@Deniz ÇINAR
tüm ülkeler eğitim sistemlerini kendi ülkesi için işe yarayacak insan gücünü şekillendirmek üzere tasarlar. bizde ise durum 1946 dan beri şöyle. 2. dünya savaşında galip çıkan devletler, "bu ne iştir böyle, hitleri mussolinisi bu faşist liderle mi uğraşacak dünya, biz her yerde bu diktatör bozuntularına bundan sonra izin vermeyelim, verdiklerimiz de bizim ipimizde oynasın" demişler. o zaman ise Türkiye Cumhuriyeti'nde tek parti ve İsmet İnönü'nün keyfi yönetimi söz konusu. İsmet Paşa'yı alıyor bir telaş. O zamanın galip devletleri, Türkiye bir diktatör tarafından yönetiliyor biz bu ülkede bu adamı alırız derlerse ne olacak? gidecek herşey gümbürtüye. nasıl ki, her iktidar adayı ülkemizde seçimlerden önce "milletvekili dokunulmazlıklarını kaldıracağız" diye oy dilenir ve iktidar sürasinde bu dokunulmazlıklara bir türlü dokanamaz o hesap, İsmet Paşa'da madem 1938 den beri tek adamsın ikinci dünya savaşının sonundaki bu duruma kadar yapaydın ya çok partili hayata geçmeyi. hadi onu geçtim, savaş süresince, hitlerin silah fabrikalarina türkiyeden alenen krom sat, sonra savaşın biteceği yıl almanyaya savaş aç. işte bu durumda, aman natoya girelim aman batıyı küstürmeyelim diye başlıyor amerikaya şirin gözükmeye. amerikalı uzmanlara gelin bakın bizi adam edin ya da bakın ne kadar düzgünüz gelin yerinde görün diye yalvarır yollu yeşil ışığı yakıyor.

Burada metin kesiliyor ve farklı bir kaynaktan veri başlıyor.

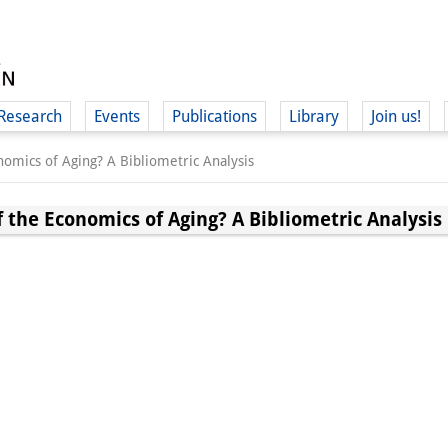
Research
Events
Publications
Library
Join us!
nomics of Aging? A Bibliometric Analysis
f the Economics of Aging? A Bibliometric Analysis
(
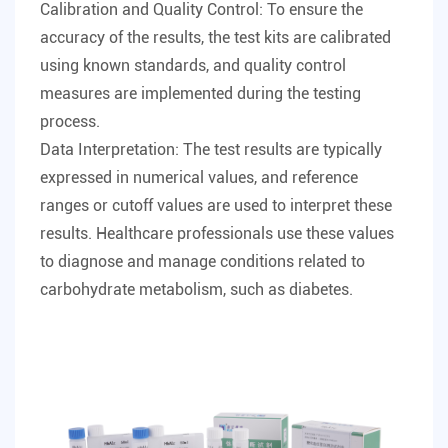
Calibration and Quality Control: To ensure the
accuracy of the results, the test kits are calibrated
using known standards, and quality control
measures are implemented during the testing
process.
Data Interpretation: The test results are typically
expressed in numerical values, and reference
ranges or cutoff values are used to interpret these
results. Healthcare professionals use these values
to diagnose and manage conditions related to
carbohydrate metabolism, such as diabetes.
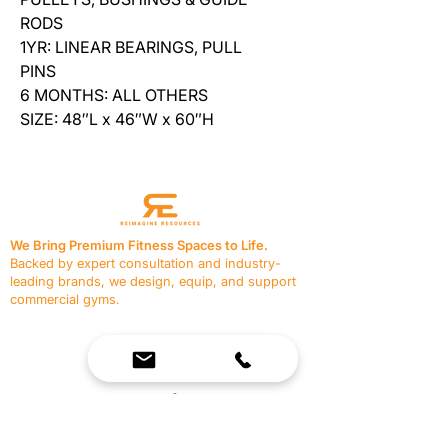
RODS
1YR: LINEAR BEARINGS, PULL
PINS
6 MONTHS: ALL OTHERS
SIZE: 48″L x 46″W x 60″H
We Bring Premium Fitness Spaces to Life.
Backed by expert consultation and industry-
leading brands, we design, equip, and support
commercial gyms.
Contact Us
☎
(636) 400-3650
✉️
team@reimagineresources.co
SERVICES
EQUIPMENT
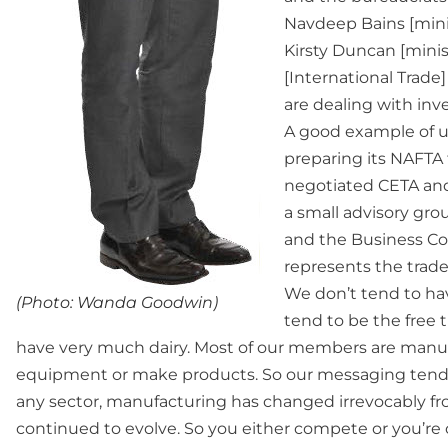
Navdeep Bains [mini
Kirsty Duncan [minist
[International Trad
are dealing with inv
A good example of u
preparing its NAFTA 
negotiated CETA and 
a small advisory gr
and the Business Cou
represents the trade
We don’t tend to hav
(Photo: Wanda Goodwin)
tend to be the free 
have very much dairy. Most of our members are manufa
equipment or make products. So our messaging tends 
any sector, manufacturing has changed irrevocably f
continued to evolve. So you either compete or you’re out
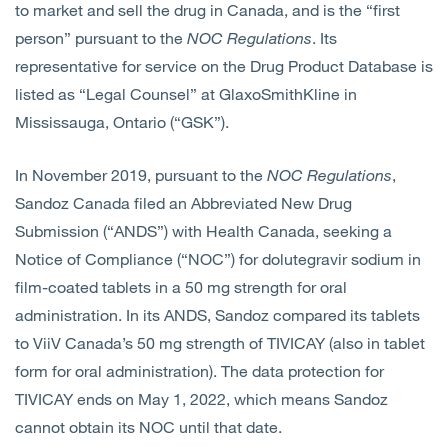
to market and sell the drug in Canada, and is the “first
person” pursuant to the
NOC Regulations
. Its
representative for service on the Drug Product Database is
listed as “Legal Counsel” at GlaxoSmithKline in
Mississauga, Ontario (“GSK”).
In November 2019, pursuant to the
NOC Regulations
,
Sandoz Canada filed an Abbreviated New Drug
Submission (“ANDS”) with Health Canada, seeking a
Notice of Compliance (“NOC”) for dolutegravir sodium in
film-coated tablets in a 50 mg strength for oral
administration. In its ANDS, Sandoz compared its tablets
to ViiV Canada’s 50 mg strength of TIVICAY (also in tablet
form for oral administration). The data protection for
TIVICAY ends on May 1, 2022, which means Sandoz
cannot obtain its NOC until that date.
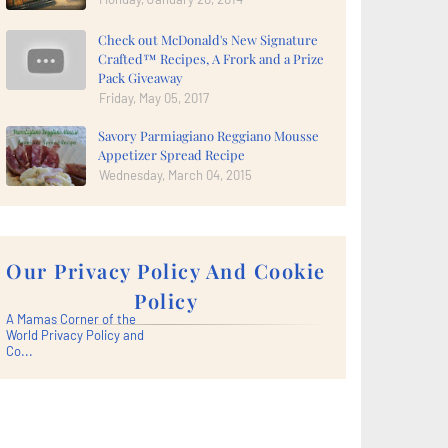
Check out McDonald's New Signature
Crafted™ Recipes, A Frork and a Prize
Pack Giveaway
Friday, May 05, 2017
Savory Parmiagiano Reggiano Mousse
Appetizer Spread Recipe
Wednesday, March 04, 2015
Our Privacy Policy And Cookie
Policy
A Mamas Corner of the
World Privacy Policy and
Co...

bilin bakalım, amerikalı dostlarımız, ilk olarak gönderdikleri uzmanlar hangi kuruluşumuza uzman geliyor? Evet, bildiniz, milli eğitim bakanlığına. bizim milli eğitimimiz, o seneden sonra artık bizim değil. dikkat edin, son 10 yılda, sınav sistemleri değişiyor, sorular çalındı deniyor, imam hatipler ilkokul seviyesine indi inecek neredeyse, sebebi bu yıllar mı? değil. balığın kokmaya başladığı yıllar 1946-1947 yılları.
beden eğitimi derslerinde biz askeri yürüyüş eğitimi alırdık. biraz turnike ile basket atma ve benzeri. sonra serbest zaman herkes futbol oynardı. resim derslerinde, hani ressam hangi akımı başlatmış, resimde renkler ne anlamagelir, resim yapma teknikleri öğretilmedi bize, boyalarla beyaz kağıdı çalakalem boyadık geçtik. müzik dersinde bir besteci acısını nasıl notaya dökmüş anlatılmadı. bir vivaldinin 4 mevsiminde nerde yaprakların döküldüğü sonbahar rüzgarlarını seçebilir dinlerken. yaz sonu miskinliğini nasıl dökmüş vivaldi notalara bilenimiz çok azdır. blok flüt çaldırıp nefret ettirmek üzere planlanmış müzik dersleri adeta.
sözün son özü, okullarımızın tamamı çöp yetiştiriyor. bilinçli aileler çocuklarını yönlendirip adam ediyorsa ediyor; geri kalan ise çöp.